Watch your 6, or is it your I/O?
One of the interesting things about the freedb dataset is that it is distributed as a 3.1 million separate files, most of them in the 1 – 2 KB range.
Loading that to RavenDB took a while, so I set out to fix that. Care to guess what is the absolutely the first thing that I did?
gzip all files and then read the compressed stream at once?
Run it in the profiler.
Compensate for the seek time somehow? Assuming you were on spinning metal drives
I would say to merge the files. Makes it easier for subsequent work.
But this merge itself would take some time. But this is really good place for asynchronous IO.
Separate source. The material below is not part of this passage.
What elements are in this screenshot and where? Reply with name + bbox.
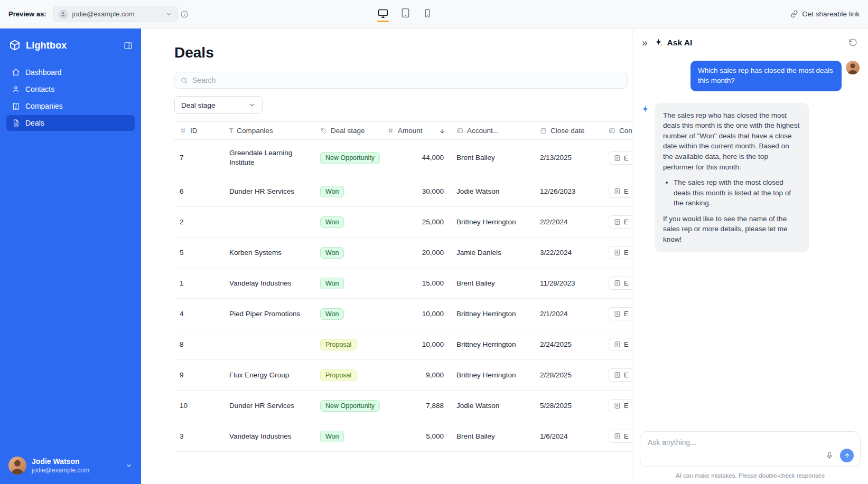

Batching Disable indexing (POST /admin/stopindexing )
I found some earlier talk about this in google groups 8 feb. Looking a github, you added Self optimizing on batch-sizes:
My two cents: Use IO completion ports ( async ) for reading the files, but mantain the reading strictly sequential. In the "done" function publish an job and consume it by another ( more than one? thread(s) ) pushing data into the target, this will at least compensate the seek time by doing something useful, and possibly if somethime the push opertaion is delayed ( I guess it can be, but maybe I'm wrong ) you can even keep scanning the hard drive.
Move the files to SSD?
Handball the problem over to Itamar?
+1 for Itamar. Handballing is an extremely efficient operation.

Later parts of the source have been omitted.